A team of students is going to compete against a team of teachers in a trivia contest. The total number of students and teachers is $15$ . Ash, a cousin of one of the students, wants to join the contest. If Ash plays with the students, the average age on that team will increase from $12$ to $14$ . If Ash plays with the teachers, the average age on that team will decrease from $55$ to $52$ . How old is Ash?

$\textbf{(A)}~28\qquad\textbf{(B)}~29\qquad\textbf{(C)}~30\qquad\textbf{(D)}~32\qquad\textbf{(E)}~33$

Solution 1

When Ash joins a team, the team's average is pulled towards his age. Let $A$ be Ash's age and $N$ be the number of people on the student team. This means that there are $15-N$ people in the teacher team. Let us write an expression for the change in the average for each team.

The students originally had an average of $12$ , which became $14$ when Ash joined, so there was an increase of $2$ . The term $A-12$ represents how much older Ash is compared to the average of the students'. If we divide this by $N+1$ , which is the number of people on the student team when Ash joins, we get the average change per team member once Ash is added. Therefore, $\frac{A-12}{N+1} = 2.$

Similarly, for teachers, the average was originally $55$ , which decreased by $3$ to become $52$ when Ash joined. Intuitively, $55-A$ represents how much younger Ash is than the average age of the teachers. Dividing this by the expression $(15-N)+1$ , which is the new total number of people on the teacher team, represents the average change per team member once Ash joins.

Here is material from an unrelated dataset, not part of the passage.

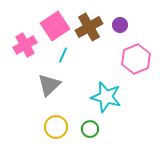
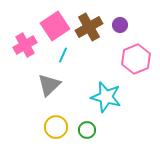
green circle: moved 3 px left, 1 px down
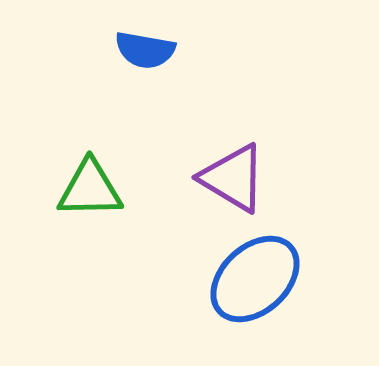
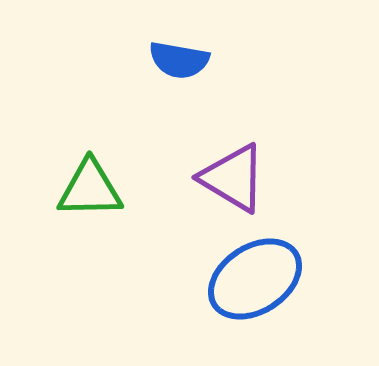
blue semicircle: moved 34 px right, 10 px down
blue ellipse: rotated 10 degrees clockwise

We can write the equation

$\frac{55-A}{16-N} = 3.$

To solve the system, multiply equation (1) by $N+1$ , and similarly multiply equation (2) by $16-N$ . Then add the equations together, canceling $A$ , leaving equation $43=50-N$ . From this we get $N=7$ and $A= \boxed{28}.$

~lprado

Solution 2

As shown above, we get the equation $\frac{55-A}{16-N} = 3.$ Rearranging we get $\frac{55-A}{3} = 16-N.$ Therefore, since N must be an integer, $55-A$ must be divisible by 3. Plugging in values gets us $A= \boxed{28}.$

Solution 3

Another way is to say that there are S students and T teachers and Ash's age is A. We can create the equation $(1) S+T=15$ . We can also create the equations $(2) \frac{12S+A}{S+1}=14$ and $(3) \frac{55T+A}{T+1}=52$ Equation (2) simplifies to $A=2S+14$ and equation (3) simplifies to $A=-3T+52$ . Multiply (2) by $3$ to get equation $(4) 3A=6S+42$ and (3) by $-2$ to get $(5) -2A=6T-104$ Add (4) and (5) to get $A=6(S+T)-62$ . After substituting equation (1) and simplifying, you get $A=\boxed{28}$ or answer choice $\boxed{A}$ .

~Champions247

Chinese Video Solution

https://www.bilibili.com/video/BV18V2uBtEHt/

~metrixgo

Video Solution (Very Fast and Intuitive)

https://youtu.be/ZqswJsf2Odo?si=c9Nx3kD657-9tWcY ~ Pi Academy

Video Solution

https://youtu.be/QBn439idcPo?si=z3_v6d_ZmpZGbm4N&t=243

Video Solution by SpreadTheMathLove

https://www.youtube.com/watch?v=dAeyV60Hu5c

Video Solution

https://www.youtube.com/watch?v=dAeyV60Hu5c

Video Solution

https://youtu.be/_LKnEMhTAu4

~ Education, the Study of Everything

2025 AMC 10A (Problems • Answer Key • Resources)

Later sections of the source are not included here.